Similarity Metrics (Mathematical Foundations) · Topic 59

Mathematical properties of a metric space

A metric (distance function) d on a set must satisfy: (1) non-negativity: d(x, y) ≥ 0; (2) identity: d(x, y) = 0 iff x = y; (3) symmetry: d(x, y) = d(y, x); (4) triangle inequality: d(x, z) ≤ d(x, y) + d(y, z). Many vector distances used in vector databases are true metrics; some similarity functions are not.

Summary

L2, L1, and angular distance are metrics. Cosine is a similarity (1 − cosine can violate triangle inequality). Dot product is neither a metric nor bounded.
Graph-based ANN (e.g. HNSW) uses the triangle inequality to prune; prefer metric distances. Cosine is often implemented as L2 on normalized vectors or angular distance. See custom distance functions.
Triangle inequality: d(x, z) ≤ d(x, y) + d(y, z); ANN algorithms use it to bound distances and skip branches during graph or tree traversal.
Pipeline: choose a built-in metric (L2, cosine/IP, L1) so the index can use pruning; avoid non-metric “distances” unless the engine explicitly supports them.
Practical tip: L2 and angular (or L2 on normalized vectors for cosine) are metrics; use one of them for best index compatibility and pruning.

Which functions are metrics

L2, L1, and angular distance are metrics. Cosine similarity is not a distance (it’s a similarity; 1 − cosine is not a metric because it can violate the triangle inequality). The dot product is neither a metric nor bounded. Graph-based ANN algorithms like HNSW rely on the triangle inequality to prune paths during search; they are designed for metric distances.

Using a non-metric “distance” can still work for nearest-neighbor ranking but may weaken theoretical guarantees of the index. Practical tip: when in doubt, use L2 or cosine (via normalized + dot product); both are well supported and either is a true metric (L2) or is implemented as one (angular/L2 on unit vectors). See Hamming distance for binary vectors for another common metric.

Choosing and implementing distance

When implementing or choosing a distance function, check whether your index assumes a metric. If it does, prefer L2 or angular distance (or the index’s native metric). If you use cosine, many systems convert it to angular distance or to L2 on normalized vectors so that the index sees a proper metric while you reason in terms of similarity.

Trade-off: metric distances enable efficient pruning and have clear semantics; non-metric similarities (e.g. raw dot product on unnormalized vectors) can still rank correctly but may not integrate well with graph or tree indexes that assume the triangle inequality. For custom or non-standard metrics, custom distance functions: are they supported describes engine support and workarounds.

Pipeline summary: when creating a collection, pick a built-in metric (L2, cosine/IP, L1) so the index can exploit the triangle inequality. If you need a non-metric similarity, pre-transform vectors so that L2 in the transformed space matches your notion, or use a two-stage pipeline (ANN with a metric, then re-rank with your function).
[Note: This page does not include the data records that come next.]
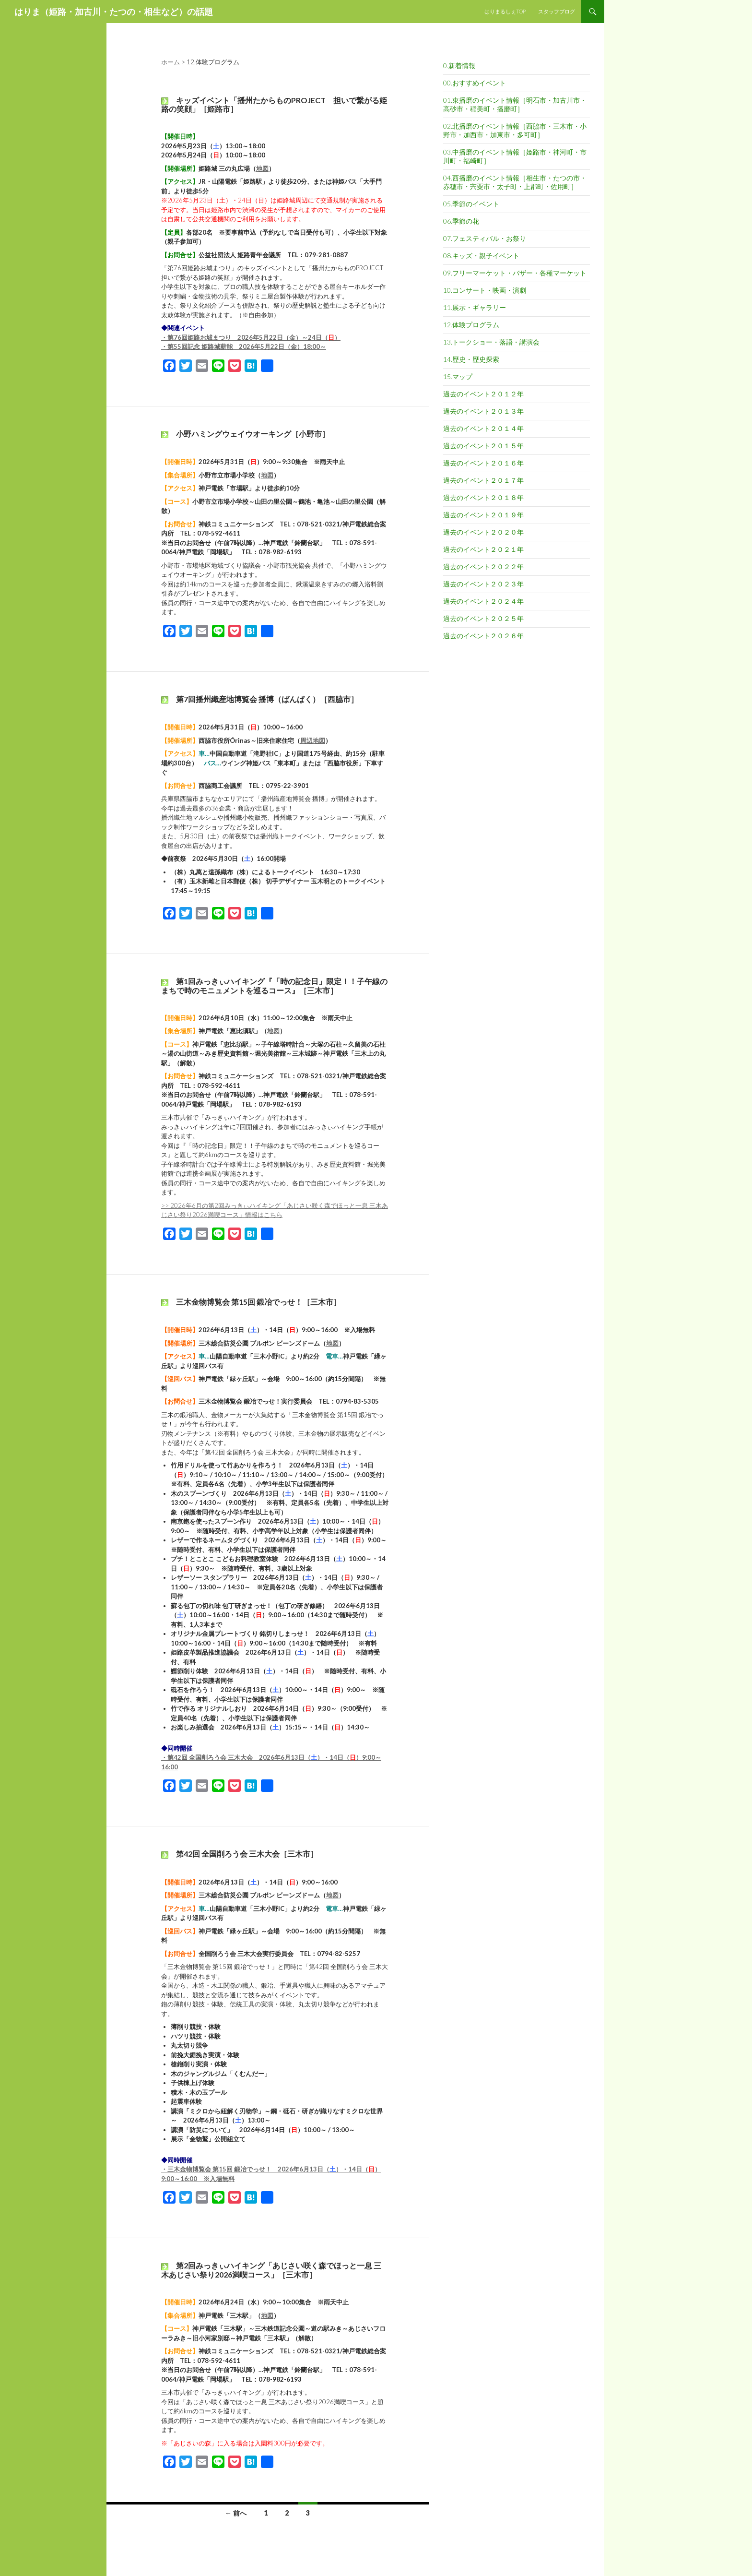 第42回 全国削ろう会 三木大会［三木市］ (247, 1853)
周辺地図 (312, 740)
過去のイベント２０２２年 (483, 566)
Mathematical properties of a metric space underpin why L2, L1, angular, and Hamming are safe choices for graph and tree indexes.

Frequently Asked Questions

What is the triangle inequality?

d(x, z) ≤ d(x, y) + d(y, z). The direct distance between two points is at most the distance via any third point. Used by ANN to prune search.

Is cosine similarity a metric?

No. It’s a similarity (higher = closer). 1 − cosine is not a metric either (can violate triangle inequality). Angular distance (angle in radians) is a metric.

Why do ANN indexes care about metrics?

Graph and tree indexes use the triangle inequality to bound distances and skip branches. Non-metric “distances” can break those guarantees and hurt recall or correctness.

Is Hamming distance a metric?

Yes. Non-negative, zero iff equal, symmetric, and satisfies the triangle inequality. See Hamming distance for binary vectors.